**PROMPT**
Please copy, exactly as they appear below, the lines from the one containing "Research Highlights from ASCO GI 2026" through the one containing "New Neoadjuvant Treatment in Trials".

**INPUT**
■ ■ ■ ■
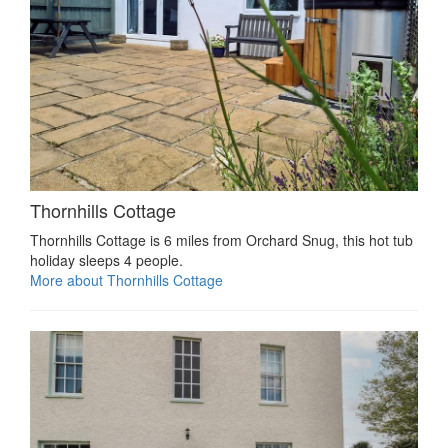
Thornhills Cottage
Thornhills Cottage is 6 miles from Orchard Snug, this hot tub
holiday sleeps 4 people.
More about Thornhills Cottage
■ ■ ■ ■
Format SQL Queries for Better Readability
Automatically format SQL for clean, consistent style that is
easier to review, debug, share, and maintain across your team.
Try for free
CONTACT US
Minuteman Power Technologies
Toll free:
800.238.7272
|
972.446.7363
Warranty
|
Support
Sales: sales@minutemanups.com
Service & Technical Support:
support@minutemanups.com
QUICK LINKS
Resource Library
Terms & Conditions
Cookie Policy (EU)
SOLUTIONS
■ ■ ■ ■
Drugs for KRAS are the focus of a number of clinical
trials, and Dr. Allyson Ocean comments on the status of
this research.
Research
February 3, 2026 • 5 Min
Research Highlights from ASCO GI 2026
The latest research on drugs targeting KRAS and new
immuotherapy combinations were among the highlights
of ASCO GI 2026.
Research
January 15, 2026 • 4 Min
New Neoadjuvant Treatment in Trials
■ ■ ■ ■
**TASK RESULT**
Research Highlights from ASCO GI 2026
The latest research on drugs targeting KRAS and new
immuotherapy combinations were among the highlights
of ASCO GI 2026.
Research
January 15, 2026 • 4 Min
New Neoadjuvant Treatment in Trials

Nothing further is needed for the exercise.